As more and more journalists move towards these platforms, PRs and game studios will have to figure out how to reach out to those journalists fragmented across the industry to impact the broader landscape.
This will be more challenging for those on the agency side, as the success of PR has always traditionally been measured by how many people see an article. Careful discussions will need to be had with clients to educate them on the value of targeting niche publications with a small readership made up entirely of the individuals they’re looking to reach.
ARTIFICIAL INTELLIGENCE LIKELY HAS A LONG JOURNEY AHEAD IN GAMING
Whilst we’ve still got a long way to go before we have to start worrying about a real-life GLaDOS, we expect that the next big technology that will be at the forefront of discussions about technology will be artificial intelligence.

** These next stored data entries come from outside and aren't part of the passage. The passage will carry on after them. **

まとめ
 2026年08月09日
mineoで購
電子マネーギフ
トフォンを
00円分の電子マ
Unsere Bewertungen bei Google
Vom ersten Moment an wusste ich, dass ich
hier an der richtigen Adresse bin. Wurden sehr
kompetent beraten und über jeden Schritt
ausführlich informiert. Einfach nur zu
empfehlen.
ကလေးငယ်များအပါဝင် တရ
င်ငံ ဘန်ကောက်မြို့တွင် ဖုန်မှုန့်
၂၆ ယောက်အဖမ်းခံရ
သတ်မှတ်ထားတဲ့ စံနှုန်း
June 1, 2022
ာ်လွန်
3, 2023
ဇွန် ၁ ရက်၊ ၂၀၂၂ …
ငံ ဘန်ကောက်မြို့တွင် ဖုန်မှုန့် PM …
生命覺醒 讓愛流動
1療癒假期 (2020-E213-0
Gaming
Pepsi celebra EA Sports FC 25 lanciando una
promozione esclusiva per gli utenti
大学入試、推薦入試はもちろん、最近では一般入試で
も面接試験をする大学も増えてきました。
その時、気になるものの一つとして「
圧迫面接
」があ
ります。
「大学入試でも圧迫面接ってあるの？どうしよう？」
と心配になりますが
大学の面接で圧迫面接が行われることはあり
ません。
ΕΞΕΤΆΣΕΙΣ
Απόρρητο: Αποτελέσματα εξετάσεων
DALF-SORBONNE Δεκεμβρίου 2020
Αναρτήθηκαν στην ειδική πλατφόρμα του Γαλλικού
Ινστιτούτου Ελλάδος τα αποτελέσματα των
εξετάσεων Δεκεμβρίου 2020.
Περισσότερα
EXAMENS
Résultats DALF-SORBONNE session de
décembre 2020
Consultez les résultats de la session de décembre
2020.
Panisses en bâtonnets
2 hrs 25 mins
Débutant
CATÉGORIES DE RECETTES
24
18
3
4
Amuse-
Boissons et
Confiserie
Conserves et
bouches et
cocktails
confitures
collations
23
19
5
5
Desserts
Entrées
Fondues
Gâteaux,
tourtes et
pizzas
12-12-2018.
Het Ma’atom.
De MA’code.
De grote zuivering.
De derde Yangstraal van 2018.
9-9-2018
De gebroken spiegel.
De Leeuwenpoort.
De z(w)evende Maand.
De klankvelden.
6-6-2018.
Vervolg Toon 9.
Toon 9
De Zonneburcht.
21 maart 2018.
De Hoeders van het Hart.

However, we expect it to be another difficult sell for the gaming media.
Whilst generative AI has a lot of potential value for the video games industry, such as in its ability to code all-new characters on the fly, there’s still a long way to go before it’s being utilised in the games available for download by most consumers.
This is largely the same challenge we saw with blockchain, and the same could be said about VR. Virtual reality quickly fell off the scene at its peak due to tremendous adoption costs making it unaffordable for all but the most dedicated gamers. This subsequently led to a lack of major titles, excluding some anomalies like the critically-acclaimed Half-Life: Alyx.
Four or five years later, with Sony soon to release its PlayStation VR2 headset, it seems as though VR may finally be on the cusp of commercial success – although an RRP of £529 (!!!!!!) for the PSVR2 and a price increase to £299 for the Quest 2 means that this hardware is still largely inaccessible for many people.
So, where do PRs stand who are working with artificial intelligence? The main challenge will be providing context and communicating the balance between the excitement surrounding the technology and the time it may take to come to fruition.